## Problem requirements
All of the data that follows needs to be printed again, exactly as it reads.

## Material for this exercise
┄┄┄┄┄┄
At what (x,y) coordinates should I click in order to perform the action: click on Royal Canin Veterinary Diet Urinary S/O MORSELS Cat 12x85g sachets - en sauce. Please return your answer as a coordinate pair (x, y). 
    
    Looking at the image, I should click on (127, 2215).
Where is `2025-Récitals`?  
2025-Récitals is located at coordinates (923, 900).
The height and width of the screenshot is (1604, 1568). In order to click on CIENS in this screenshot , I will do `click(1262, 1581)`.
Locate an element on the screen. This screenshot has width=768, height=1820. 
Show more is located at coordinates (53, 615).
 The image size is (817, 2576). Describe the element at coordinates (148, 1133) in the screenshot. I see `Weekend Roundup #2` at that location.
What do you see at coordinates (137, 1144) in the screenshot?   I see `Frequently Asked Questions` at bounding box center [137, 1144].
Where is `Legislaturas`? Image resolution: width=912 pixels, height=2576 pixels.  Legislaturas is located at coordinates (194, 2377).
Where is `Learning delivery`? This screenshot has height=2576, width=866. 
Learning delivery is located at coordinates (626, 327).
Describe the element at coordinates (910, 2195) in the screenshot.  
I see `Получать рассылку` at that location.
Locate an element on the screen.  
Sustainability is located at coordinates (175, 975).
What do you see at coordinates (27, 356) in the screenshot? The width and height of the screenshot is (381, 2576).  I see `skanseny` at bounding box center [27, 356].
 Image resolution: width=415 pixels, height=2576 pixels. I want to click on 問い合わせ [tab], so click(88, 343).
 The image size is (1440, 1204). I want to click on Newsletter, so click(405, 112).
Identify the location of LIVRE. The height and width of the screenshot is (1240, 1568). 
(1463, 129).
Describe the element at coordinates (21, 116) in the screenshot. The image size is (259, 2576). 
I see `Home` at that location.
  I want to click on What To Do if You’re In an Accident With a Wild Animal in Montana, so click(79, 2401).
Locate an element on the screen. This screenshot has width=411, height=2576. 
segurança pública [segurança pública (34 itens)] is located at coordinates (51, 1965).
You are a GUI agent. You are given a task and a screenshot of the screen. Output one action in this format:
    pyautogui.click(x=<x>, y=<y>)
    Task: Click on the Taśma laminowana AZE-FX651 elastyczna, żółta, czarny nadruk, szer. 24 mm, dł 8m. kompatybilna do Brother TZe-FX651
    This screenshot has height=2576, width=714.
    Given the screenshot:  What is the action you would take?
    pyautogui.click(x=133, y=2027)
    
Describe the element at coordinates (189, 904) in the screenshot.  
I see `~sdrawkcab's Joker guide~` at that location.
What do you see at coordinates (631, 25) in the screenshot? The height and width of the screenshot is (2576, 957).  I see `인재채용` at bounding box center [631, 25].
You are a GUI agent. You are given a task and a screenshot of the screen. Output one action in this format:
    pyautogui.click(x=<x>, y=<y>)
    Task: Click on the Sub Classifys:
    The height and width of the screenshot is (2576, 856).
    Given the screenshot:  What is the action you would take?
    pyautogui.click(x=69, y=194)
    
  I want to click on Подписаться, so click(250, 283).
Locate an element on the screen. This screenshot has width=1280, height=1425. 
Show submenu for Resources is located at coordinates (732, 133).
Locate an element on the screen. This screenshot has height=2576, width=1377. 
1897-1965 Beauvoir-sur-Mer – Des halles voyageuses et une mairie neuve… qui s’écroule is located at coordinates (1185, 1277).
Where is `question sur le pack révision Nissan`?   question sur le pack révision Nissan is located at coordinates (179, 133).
┄┄┄┄┄┄
## Output for this task
At what (x,y) coordinates should I click in order to perform the action: click on Royal Canin Veterinary Diet Urinary S/O MORSELS Cat 12x85g sachets - en sauce. Please return your answer as a coordinate pair (x, y). 
    
    Looking at the image, I should click on (127, 2215).
Where is `2025-Récitals`?  
2025-Récitals is located at coordinates (923, 900).
The height and width of the screenshot is (1604, 1568). In order to click on CIENS in this screenshot , I will do `click(1262, 1581)`.
Locate an element on the screen. This screenshot has width=768, height=1820. 
Show more is located at coordinates (53, 615).
 The image size is (817, 2576). Describe the element at coordinates (148, 1133) in the screenshot. I see `Weekend Roundup #2` at that location.
What do you see at coordinates (137, 1144) in the screenshot?   I see `Frequently Asked Questions` at bounding box center [137, 1144].
Where is `Legislaturas`? Image resolution: width=912 pixels, height=2576 pixels.  Legislaturas is located at coordinates (194, 2377).
Where is `Learning delivery`? This screenshot has height=2576, width=866. 
Learning delivery is located at coordinates (626, 327).
Describe the element at coordinates (910, 2195) in the screenshot.  
I see `Получать рассылку` at that location.
Locate an element on the screen.  
Sustainability is located at coordinates (175, 975).
What do you see at coordinates (27, 356) in the screenshot? The width and height of the screenshot is (381, 2576).  I see `skanseny` at bounding box center [27, 356].
 Image resolution: width=415 pixels, height=2576 pixels. I want to click on 問い合わせ [tab], so click(88, 343).
 The image size is (1440, 1204). I want to click on Newsletter, so click(405, 112).
Identify the location of LIVRE. The height and width of the screenshot is (1240, 1568). 
(1463, 129).
Describe the element at coordinates (21, 116) in the screenshot. The image size is (259, 2576). 
I see `Home` at that location.
  I want to click on What To Do if You’re In an Accident With a Wild Animal in Montana, so click(79, 2401).
Locate an element on the screen. This screenshot has width=411, height=2576. 
segurança pública [segurança pública (34 itens)] is located at coordinates (51, 1965).
You are a GUI agent. You are given a task and a screenshot of the screen. Output one action in this format:
    pyautogui.click(x=<x>, y=<y>)
    Task: Click on the Taśma laminowana AZE-FX651 elastyczna, żółta, czarny nadruk, szer. 24 mm, dł 8m. kompatybilna do Brother TZe-FX651
    This screenshot has height=2576, width=714.
    Given the screenshot:  What is the action you would take?
    pyautogui.click(x=133, y=2027)
    
Describe the element at coordinates (189, 904) in the screenshot.  
I see `~sdrawkcab's Joker guide~` at that location.
What do you see at coordinates (631, 25) in the screenshot? The height and width of the screenshot is (2576, 957).  I see `인재채용` at bounding box center [631, 25].
You are a GUI agent. You are given a task and a screenshot of the screen. Output one action in this format:
    pyautogui.click(x=<x>, y=<y>)
    Task: Click on the Sub Classifys:
    The height and width of the screenshot is (2576, 856).
    Given the screenshot:  What is the action you would take?
    pyautogui.click(x=69, y=194)
    
  I want to click on Подписаться, so click(250, 283).
Locate an element on the screen. This screenshot has width=1280, height=1425. 
Show submenu for Resources is located at coordinates (732, 133).
Locate an element on the screen. This screenshot has height=2576, width=1377. 
1897-1965 Beauvoir-sur-Mer – Des halles voyageuses et une mairie neuve… qui s’écroule is located at coordinates (1185, 1277).
Where is `question sur le pack révision Nissan`?   question sur le pack révision Nissan is located at coordinates (179, 133).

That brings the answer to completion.